The cacique was much pleased at what the Aadelantado told him, and he rose: he and his six Indians rendered the Adelantado great homage very humbly, and kissed his hands, and then they sat down again. He replied that he had far from there his principal men and the caciques, his friends and subjects, and that he could not answer the Adelantado without their coming and speaking with them; that the Adelantado should wait 3 or 4 days, and he would send to summon them.

On the fourth day, 29 caciques having assembled, with about 100 principal Indians whom they kept with them. The cacique sent word to Menéndez to come and treat of peace.

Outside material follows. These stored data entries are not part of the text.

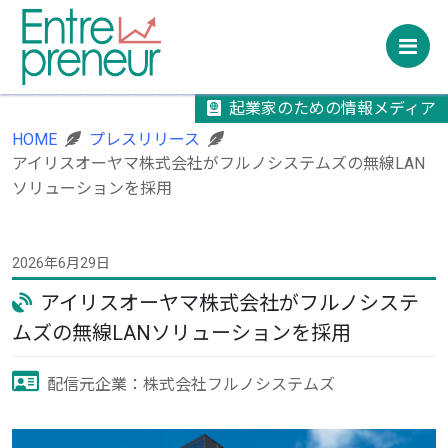
M
起業家のための情報メディア
HOME
プレスリリース
アイリスオーヤマ株式会社がフルノシステムズの無線LAN
ソリューションを採用
2026年6月29日
アイリスオーヤマ株式会社がフルノシステ
ムズの無線LANソリューションを採用
配信元企業：株式会社フルノシステムズ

In 1567, Menéndez left a settlement of Spanish soldiers in Tocobaga. It has twenty-four houses and a fort built of palm fronds and lumber. The Indians killed the Spaniards and thus it was abandoned.

1575

Juan Lopez de Velasco visited Tampa Bay in 1575 and he too mentions the abandoned fort at Tocobaga. He describes Tampa Bay and mentions that “there is a great mullet fishery in it, which they fish for with nets as in Spain.”

1700s

Because of their extensive knowledge of Gulf coast waterways the Tocobagas settled in North Florida where they obtained contracts to transport goods for Mission San Luis. They handled the shipping of produce from Apalachee and Yustaga to St. Augustine by coastal and river routes to a destination on the Suwanee and Santa Fe rivers. The Tocobagas were also contracted to transport supplies and household goods for the Yustaga tribe whom Spanish authorities had persuaded to relocate to a placed called San Rosa de Ivitanayo.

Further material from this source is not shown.